McDonald opposed privatization of the VA. Donald Trump replaced him with David Shulkin, who also opposed privatization, and was also replaced.

In 2015, McDonald admitted he misspoke trying to engage a homeless veteran about his serving in the U.S. Army Special Forces, a conversation that was recorded by a CBS television news crew accompanying him during a nationwide count of homeless veterans. However, he told The Huffington Post, which first broke the story, that "he was not in the special forces".

McDonald implemented a new program called MyVA in order to help modernize VA's culture, processes, and capabilities. The program expanded Veteran access by focusing on staffing, space, productivity, and VA Community Care while driving down a backlog of disability claims. As a part of MyVA, strategic partnerships and collaborative relationships were created that cut veteran homelessness by half since 2010, and, helped 34 communities and three states to bring a functional end to Veteran homelessness. Medical and surgical equipment supply chain reforms also achieved nearly $230 million in cost avoidance the very first year of the program.

By the end of Secretary McDonald's tenure, Veterans at all VA Medical Centers had access to same-day services in primary care and mental health care. In November 2016, nearly 97 percent of Veteran appointments were being completed within 30 days of the clinically indicated or Veteran's preferred date and 85 percent were being completed within 7 days. Average wait times for completed appointments were less than 5 days for primary care, about 6 days for specialty care, and under 3 days for mental health care.

When receiving the 2024 Sylvanus Thayer Award from the West Point Association of Graduates, former President Barack Obama stated that McDonald was "one of the best Secretaries of Veterans Affairs this country has ever had".

==Affiliations==
McDonald is Chairman of the Board of the West Point Association of Graduates, and Chairman of the Board of the Elizabeth Dole Foundation. He currently serves on the Audia Group and Every Cure Board of Advisors.

== Philanthropy ==
McDonald and his wife, Diane, founded the McDonald Conference for Leaders of Character.

McDonald donated a statue of General Ulysses S. Grant that was unveiled on April 25, 2019, on The Plain at West Point.

==Recognition==
In 2010, the University of Utah Alumni Association named McDonald a Distinguished Graduate.

In 2014, McDonald received the Public Service Star from the Republic of Singapore.

The West Point Association of Graduates named McDonald for its Distinguished Graduate Award in 2017. In 2021, the American Chamber of Commerce Foundation gave Bob its President's Award for Lifetime Achievement. In 2023, the New England Center and Home for Veterans gave McDonald its Distinguished Service to Veterans Award.

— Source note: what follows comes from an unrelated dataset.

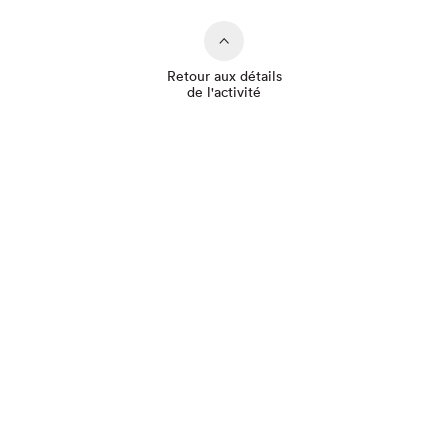
Retour aux détails
de l'activité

McDonald was named the Non-Profit Director of The Year by the National Association of Corporate Directors (NACD) in 2024.

In July 2020, McDonald was appointed by the George W. Bush Institute as the April and Jay Graham Fellow, where he serves as a member of the Military Service Initiative team. In September 2020, McDonald was selected by presidential nominee Joe Biden to be a member of his transition team's advisory board.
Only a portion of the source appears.